The error of closure is a measure of accuracy of the postcensal estimates. It is defined as the difference between the final postcensal estimate on Census day and the census population adjusted for coverage. The error of closure comes from three sources: errors primarily due to sampling when measuring the starting and end of period censuses coverage and errors related to the components of population growth over the intercensal period.

Intercensal growth

On July 1, 2016, the estimated population of Canada based on the 2016 Census was 36,109,487. At the national level, intercensal population growth between the 2011 and 2016 censuses was 5.0%, or 1.8 million people. This growth was similar compared to the level observed in the previous intercensal period 2006 to 2011 with 5.3%. Between 2011 and 2016, net international migration accounted for two-thirds of Canada’s population growth.

Between 2011 and 2016, Canada’s population growth rate (+5.0%) was the highest among the G7Note 17 countries, including the United States (+3.7%), the United Kingdom (+3.7%), France (+2.7%), Germany (+2.6%), Italy (+2.2%) and Japan (-0.7%). Among industrialized countries, Canada’s current population growth fell below the estimated rates for countries such as Australia (+7.7%) and New Zealand (+6.9%)Note 18.

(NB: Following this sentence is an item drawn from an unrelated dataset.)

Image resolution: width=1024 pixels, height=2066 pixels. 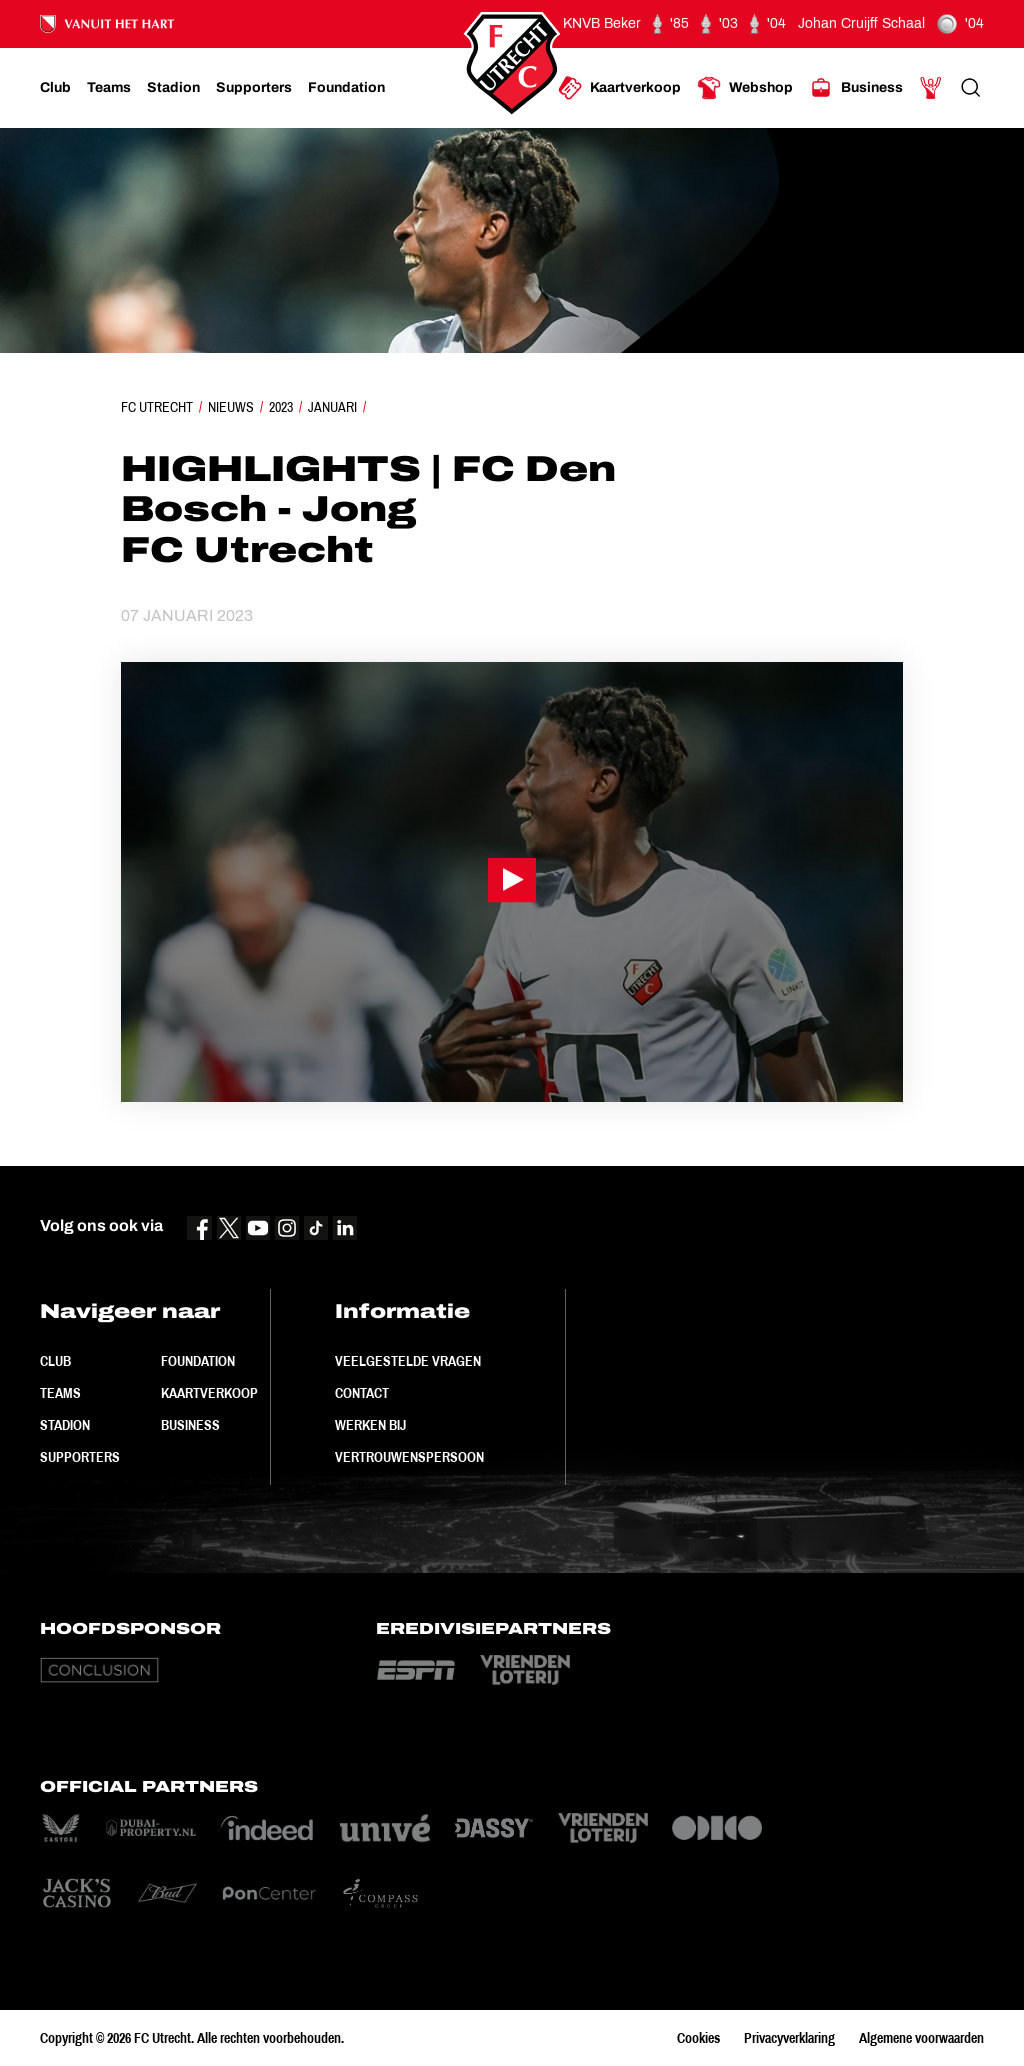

In general, population growth in the provinces and territories between 2011 and 2016 was lower than or equal to the level observed in the period between 2006 and 2011, except in Manitoba, British Columbia and the Northwest Territories. In addition, the population in every province and territory increased between 2011 and 2016, with the exception of Nova Scotia. In comparison, all provinces and territories saw an increase in their population between 2006 and 2011.

Chart 1.10 for 91-215-x2018001

Description for Chart 1.10
Data table for chart 1.0
Table summary
This table displays the results of Data table for chart 1.0. The information is grouped by Provinces and territories (appearing as row headers), 2006/2011, 2011/2016, 2006/2011 (Canada) and 2011/2016 (Canada), calculated using percent units of measure (appearing as column headers).
Provinces and territories 2006/2011 2011/2016 2006/2011 (Canada) 2011/2016 (Canada)
percent
N.L. 2.8 0.8 5.3 5.0
P.E.I. 4.3 2.1 5.3 5.0
N.S. 0.7 -0.2 5.3 5.0
N.B. 1.3 1.0 5.3 5.0
Que. 4.8 2.7 5.3 5.0
Ont. 4.6 4.5 5.3 5.0
Man. 4.1 6.3 5.3 5.0
Sask. 7.2 6.4 5.3 5.0
Alta. 10.2 10.2 5.3 5.0
B.C. 6.0 7.6 5.3 5.0
Y.T. 9.3 8.5 5.3 5.0
N.W.T. 0.7 2.6 5.3 5.0
Nvt. 10.4 7.8 5.3 5.0

For the 2011 to 2016 intercensal period, population growth was low in the Atlantic provinces, but high in the Western provinces and most of the territories. Compared with the national rate (+5.0%), growth was stronger in Alberta (+10.2%), Yukon (+8.5%), Nunavut (+7.8%), British Columbia (+7.6%), Saskatchewan (+6.4%) and Manitoba (+6.3%). By contrast, the population grew less rapidly in other provinces and territories.